Top of Records for processing

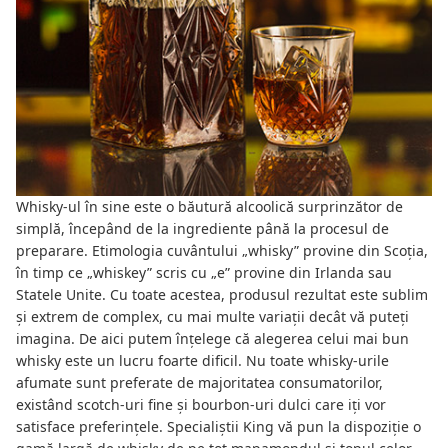
Whisky-ul în sine este o băutură alcoolică surprinzător de
simplă, începând de la ingrediente până la procesul de
preparare. Etimologia cuvântului „whisky” provine din Scoția,
în timp ce „whiskey” scris cu „e” provine din Irlanda sau
Statele Unite. Cu toate acestea, produsul rezultat este sublim
și extrem de complex, cu mai multe variații decât vă puteți
imagina. De aici putem înțelege că alegerea celui mai bun
whisky este un lucru foarte dificil. Nu toate whisky-urile
afumate sunt preferate de majoritatea consumatorilor,
existând scotch-uri fine și bourbon-uri dulci care iți vor
satisface preferințele. Specialiștii King vă pun la dispoziție o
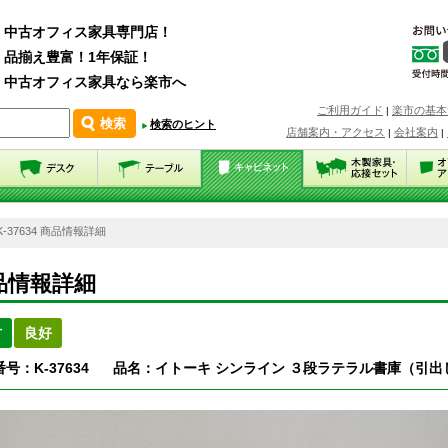
中古オフィス家具専門店！
品揃え豊富！1年保証！
中古オフィス家具なら楽市へ
ご利用ガイド
楽市の基本
|
検索のヒント
店舗案内・アクセス
会社案内
|
|
K-37634 商品情報詳細
品情報詳細
古
良好
号：K-37634
品名：イトーキ シンライン ３段ラテラル書庫（引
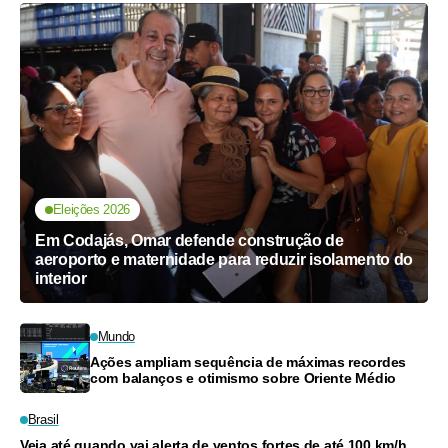
Eleições 2026
Em Codajás, Omar defende construção de
aeroporto e maternidade para reduzir isolamento do
interior
Mundo
Ações ampliam sequência de máximas recordes
com balanços e otimismo sobre Oriente Médio
Brasil
Veja até quando vai alerta de ventos fortes de até 100 km/h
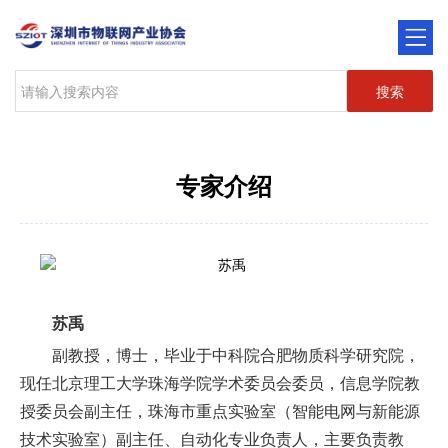
搜索
专家介绍
苏禹
副教授，博士，毕业于中科院合肥物质科学研究院，
现任北京理工大学珠海学院学术委员会委员，信息学院教
授委员会副主任，珠海市重点实验室（智能电网与新能源
技术实验室）副主任、自动化专业负责人，主要负责教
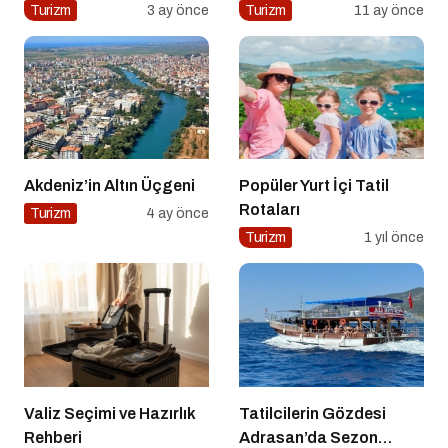
Ekonomi ve Keyif Bir
Turizm
3 ay önce
Turizm
11 ay önce
Arada
Akdeniz’in Altın Üçgeni
Popüler Yurt İçi Tatil
Rotaları
Turizm
4 ay önce
Turizm
1 yıl önce
Valiz Seçimi ve Hazırlık
Tatilcilerin Gözdesi
Rehberi
Adrasan’da Sezon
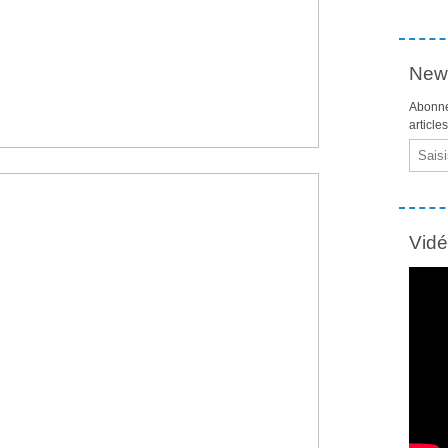
News
Abonne
article
Email
Vid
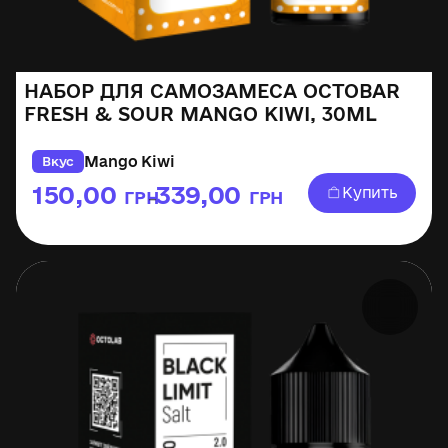
НАБОР ДЛЯ САМОЗАМЕСА OCTOBAR
FRESH & SOUR MANGO KIWI, 30ML
Mango Kiwi
Вкус
150,00
339,00
Купить
ГРН
ГРН
–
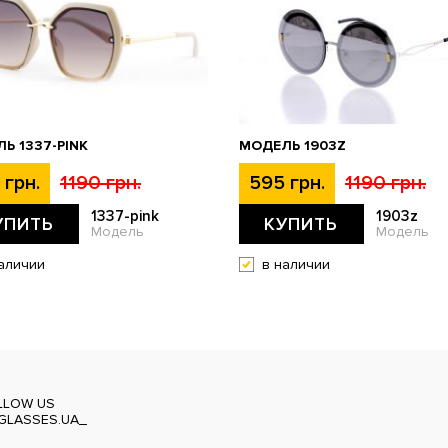
Ь 1337-PINK
МОДЕЛЬ 1903Z
 грн.
1190 грн.
595 грн.
1190 грн.
1337-pink
1903z
УПИТЬ
КУПИТЬ
Модель
Модель
аличии
в наличии
LLOW US
GLASSES.UA_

Bottom of Records for processing

> Exercise brief: Please output the listing above exactly from its first line through the line with "din Irlanda sau", both included, and nothing beyond that line. Omit pictures.

> Task output:
Whisky-ul în sine este o băutură alcoolică surprinzător de
simplă, începând de la ingrediente până la procesul de
preparare. Etimologia cuvântului „whisky” provine din Scoția,
în timp ce „whiskey” scris cu „e” provine din Irlanda sau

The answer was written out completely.